The bank’s CSR programme is covered under four broad pillars: ‘Born to Be’, which helps young people reach their full potential by developing employability skills, confidence and aspirations; ‘In the Community’, which addresses key concerns through local investment, donations and volunteer support; ‘Made for Good’, which supports micro-enterprises, start-ups and non-profits to advance new ideas and business models that can help them prosper and ‘Plus You’, which relates to employee volunteering and giving.

Since the Covid-19 pandemic impacted India, Deutsche Bank has contributed over Rs15 crore to support more than 200,000 people across the country.

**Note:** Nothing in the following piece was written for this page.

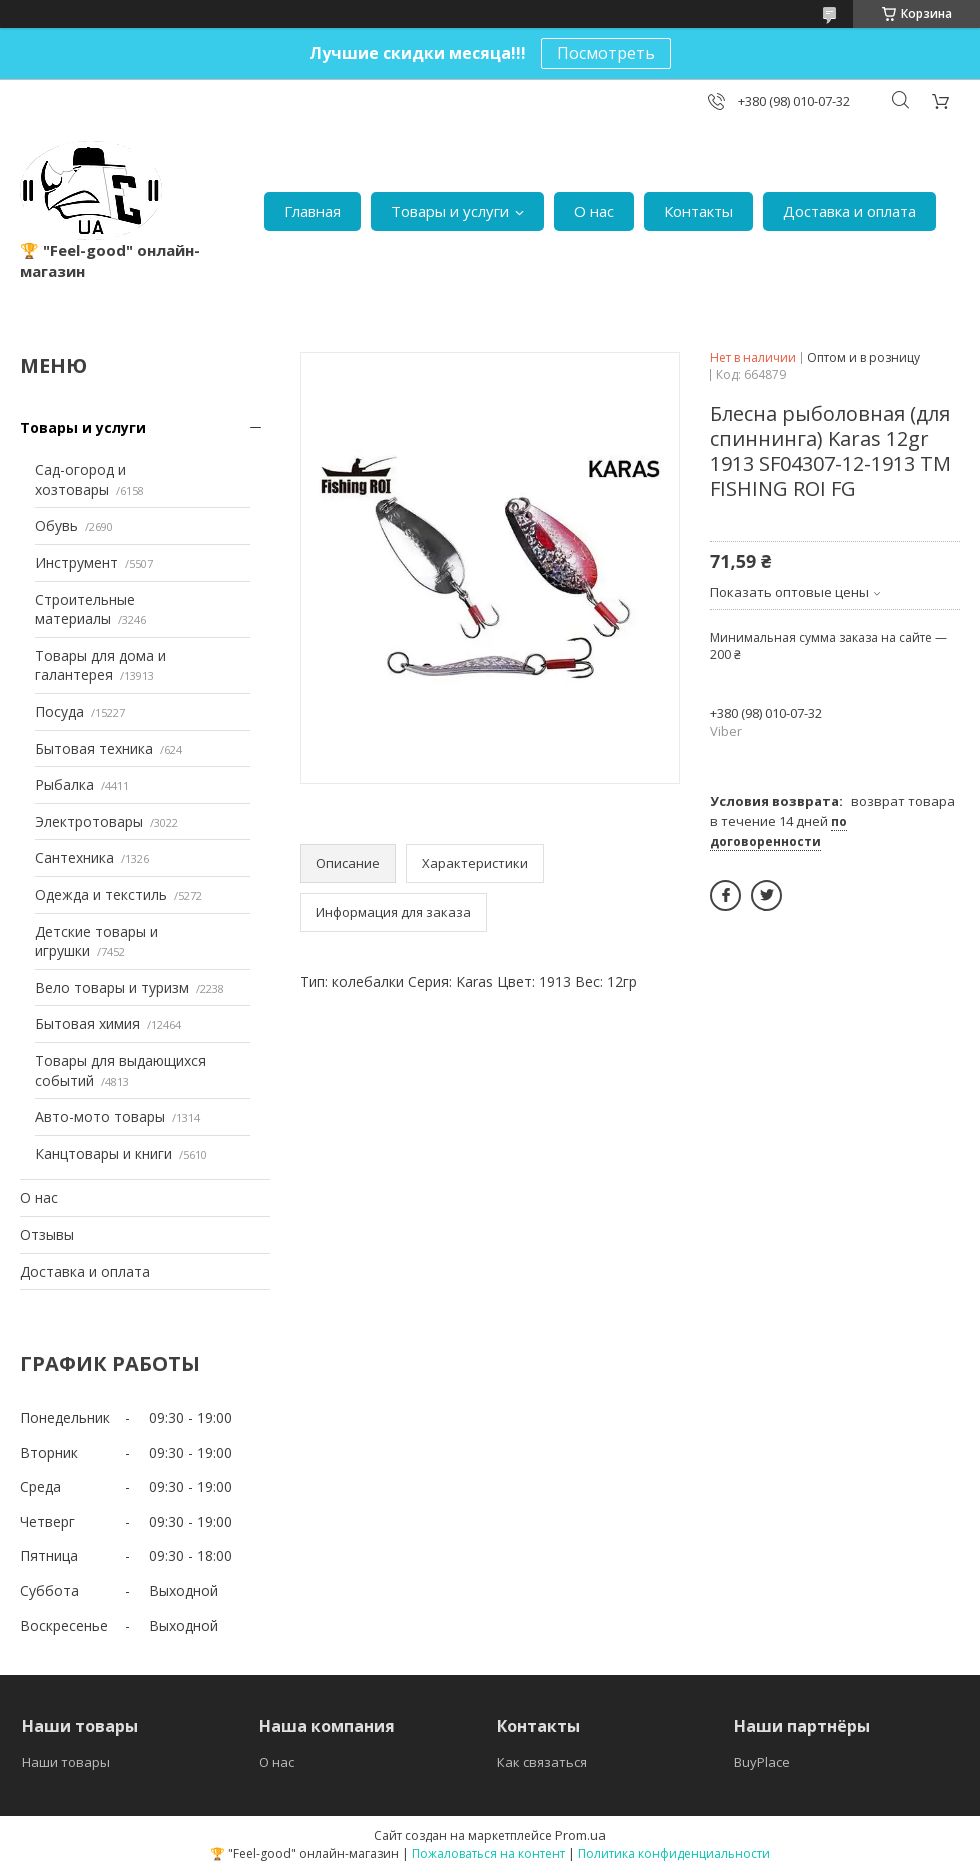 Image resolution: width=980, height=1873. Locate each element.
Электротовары (89, 821)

Some notable interventions have included serving 1.8 million meals to daily wage earners and labourers and another 1,50,000 meals to healthcare workers, planting 40,000 fruit-bearing trees in the Raigad district of Maharashtra, providing 21,000 grocery kits to communities and distributing nutritional supplements and educational material to 40,000 children. The bank’s employees have also participated in these relief efforts by making financial donations and participating in a unique step-challenge to support one of its NGO partners. Through the pandemic, several Deutsche Bank employees have also conducted online classes and prepared educational material for children as schools remain closed.